Landscape photog loses £10k prize after photoshop work discovered.

Well looking at some of the competition entries you have to wonder :)

Hi Michael: I love this part quote from the L&CPU web site (Objectives)

"... the advancement of the science and practice of the art of photography..."

The picture would have triumphed with the Union then!

Ha! ain't life and art one and the same eh?
 
Fascinating insight into the UK scene you've given us Michael. Very like Midsomer Murders on perpetual re-run here. The TV reviewers chuckle at how implausible so many murders are for such a pretty place. Maybe their disbelief is naive. I remember a number of episodes around paintings and at least a couple around photography.

Ha ,spot on.
I well remember the time that I went to the clubs annual barbecue.
It was traditional to have a croquet competition ...my daughter and I won.
It wasn`t a smart move :)

You may notice that on that web site there is a group who call themselves Wigan ten.

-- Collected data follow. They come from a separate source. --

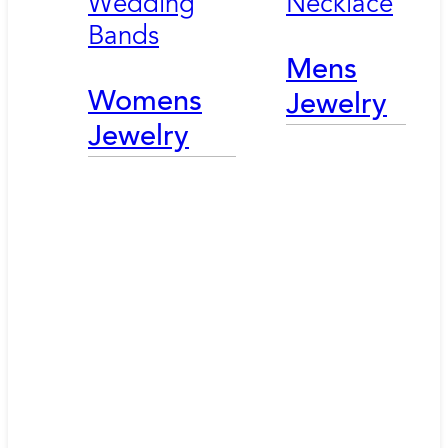
Wedding
Necklace
Bands
Mens
Womens
Jewelry
Jewelry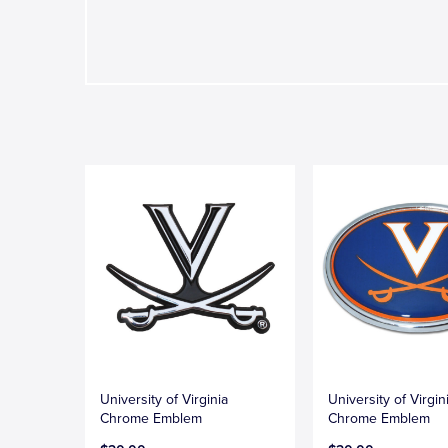
University of Virginia
University of Virgi
Chrome Emblem
Chrome Emblem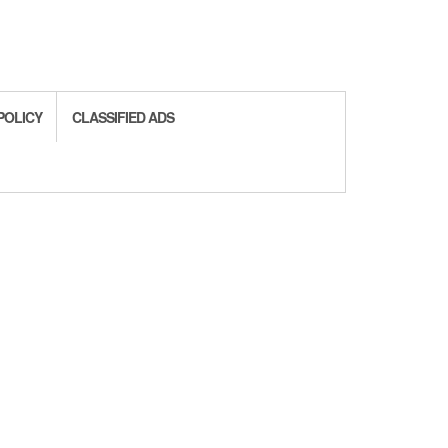
POLICY
CLASSIFIED ADS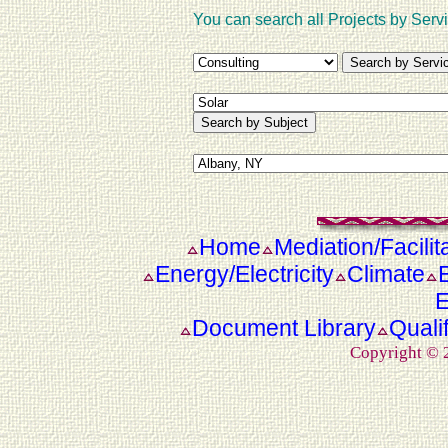
You can search all Projects by Servi
Home
Mediation/Facilit
Energy/Electricity
Climate
E
Document Library
Quali
Copyright ©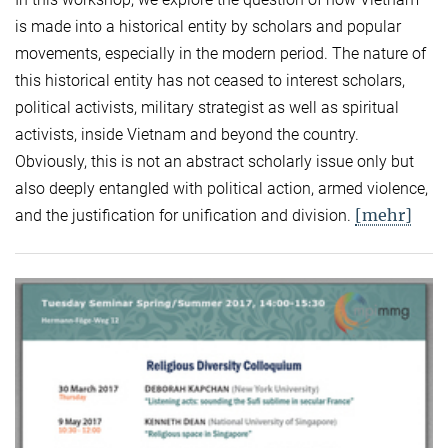
is made into a historical entity by scholars and popular
movements, especially in the modern period. The nature of
this historical entity has not ceased to interest scholars,
political activists, military strategist as well as spiritual
activists, inside Vietnam and beyond the country.
Obviously, this is not an abstract scholarly issue only but
also deeply entangled with political action, armed violence,
[mehr]
and the justification for unification and division.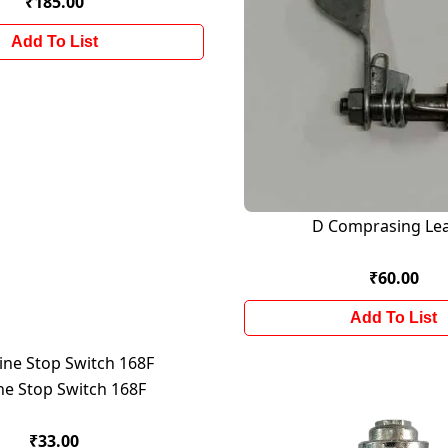
₹185.00
Add To List
D Comprasing Le
₹60.00
Add To List
ne Stop Switch 168F
₹33.00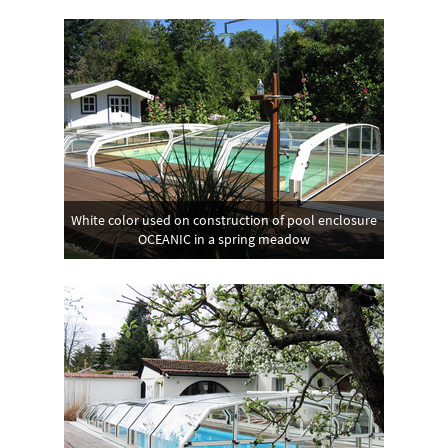
White color used on construction of pool enclosure
OCEANIC in a spring meadow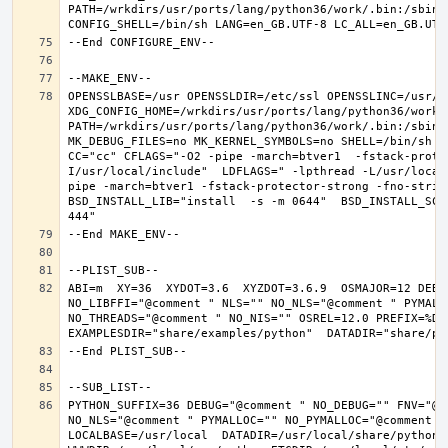
PATH=/wrkdirs/usr/ports/lang/python36/work/.bin:/sbin:
OPENSSLBASE=/usr OPENSSLDIR=/etc/ssl OPENSSLINC=/usr/in
XDG_CONFIG_HOME=/wrkdirs/usr/ports/lang/python36/work 
PATH=/wrkdirs/usr/ports/lang/python36/work/.bin:/sbin:
MK_DEBUG_FILES=no MK_KERNEL_SYMBOLS=no SHELL=/bin/sh NO
CC="cc" CFLAGS="-O2 -pipe -march=btver1  -fstack-prote
I/usr/local/include"  LDFLAGS=" -lpthread -L/usr/local
pipe -march=btver1 -fstack-protector-strong -fno-strict
BSD_INSTALL_LIB="install  -s -m 0644"  BSD_INSTALL_SCR
ABI=m  XY=36  XYDOT=3.6  XYZDOT=3.6.9  OSMAJOR=12 DEBU
NO_LIBFFI="@comment " NLS="" NO_NLS="@comment " PYMALL
NO_THREADS="@comment " NO_NIS="" OSREL=12.0 PREFIX=%D L
PYTHON_SUFFIX=36 DEBUG="@comment " NO_DEBUG="" FNV="@c
NO_NLS="@comment " PYMALLOC="" NO_PYMALLOC="@comment "
LOCALBASE=/usr/local  DATADIR=/usr/local/share/python D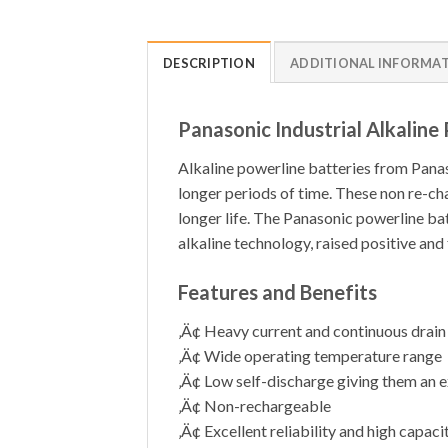
DESCRIPTION
ADDITIONAL INFORMA
Panasonic Industrial Alkaline
Alkaline powerline batteries from Panaso
longer periods of time. These non re-ch
longer life. The Panasonic powerline batt
alkaline technology, raised positive and
Features and Benefits
‚Ä¢ Heavy current and continuous drain
‚Ä¢ Wide operating temperature range
‚Ä¢ Low self-discharge giving them an ex
‚Ä¢ Non-rechargeable
‚Ä¢ Excellent reliability and high capacit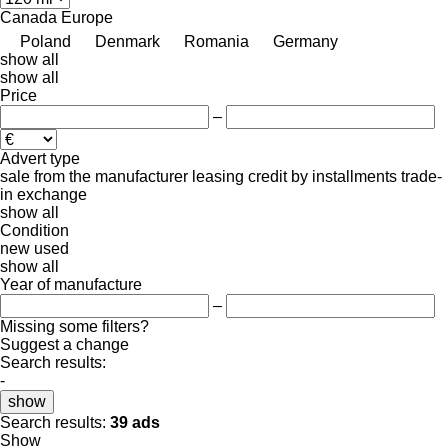
Canada
Europe
Poland
Denmark
Romania
Germany
show all
show all
Price
–
Advert type
sale
from the manufacturer
leasing
credit
by installments
trade-
in
exchange
show all
Condition
new
used
show all
Year of manufacture
–
Missing some filters?
Suggest a change
Search results:
-
show
Search results:
39 ads
Show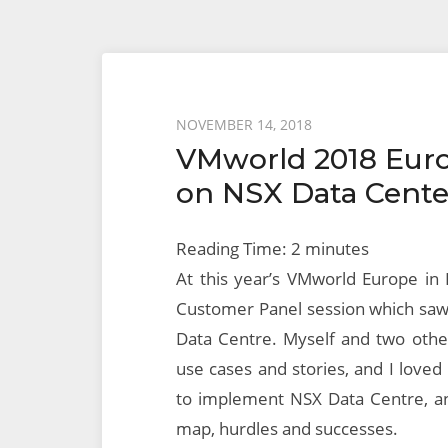
Posted
NOVEMBER 14, 2018
VMworld 2018 Eur
on
on NSX Data Cent
Reading Time:
2
minutes
At this year’s VMworld Europe in 
Customer Panel session which saw
Data Centre. Myself and two other
use cases and stories, and I loved
to implement NSX Data Centre, an
map, hurdles and successes.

These are considered the elite and you can only join that group by invitation :).

Its hilarious except for the mono culture approach to photography that it fosters.
 
That really is a nice picture.

Having no knowledge of the amount of manipulation employed, when it reaches a certain level of graphic manipulation it should be called a photo-graphic, not a picture. Pictures are harder to come by. It takes alot of diligent searching, waiting, and money spent to come across natural landscape scenes that stir our senses, and even then it takes a little adjustment to display what our eyes witnessed. Anything beyond levels (or curves) plus a little sharpening is a photo-graphic to me.
 
A picture? A painting is a picture. A drawing is a picture. An etching is a picture, etc.

A photograph is an image made by light on a light sensitive surface. There, that's it. If people prefer straight photography, they can call it "straight photography" no need to reorder the whole darn thing just because it is inclusive of something one personally doesn't find appealing.
 
This is mild compared to the controversy that has been brewing in Taiwanese photographic circles recently. Not only were the photos being 'shopped (e.g. sky from Argentina used in landscape of Taiwan), but the photogs 'shopping them were students of the judges. Not just in one competition but in multiple competitions over a substantial period of time.
 
This is mild compared to the controversy that has been brewing in Taiwanese photographic circles recently. Not only were the photos being 'shopped (e.g. sky from Argentina used in landscape of Taiwan), but the photogs 'shopping them were students of the judges. Not just in one competition but in multiple competitions over a substantial period of time.

We , in the UK , still have a long way to go then :)
 
You sound desperate, a comp is not a photo. Writhe around all you want.

An imitation photograph would be something like a photorealistic painting. Not a photograph made from photographs. That would just be a photograph, definitively. ;)
 
I use Photoshop mostly for the kinds of adjustments that I usually made in the darkroom through dodging, burning, chemical manipulation, choice of paper, etc. For my personal use I have no problem retouching out an object that intrudes into the frame that I missed while photographing, though I rarely do it. I know my job is not to miss it, but I'm content to catch it on the second go-round if the image is otherwise important to me.

For your own pictures -- for your wall or for sale -- you get to make the rulebook, but competitions have their own. I would probably not drop in a cloud, but as others have pointed out, it was done in the darkroom too, and has a long history. Jerry Uelsmann's creative manipulations are certainly legitimate, unless they were to try to pass themselves off as straight, documentary images -- which would be a tough sell, admittedly.

I enjoy doing fairly straight photography, using photoshop as a pretty traditional darkroom equivalent. But as long as a photo does not misrepresent itself, I'm fine with even extreme photoshop practices. It's been some time since photography could be excepted naively as a direct representation of the world before the lens.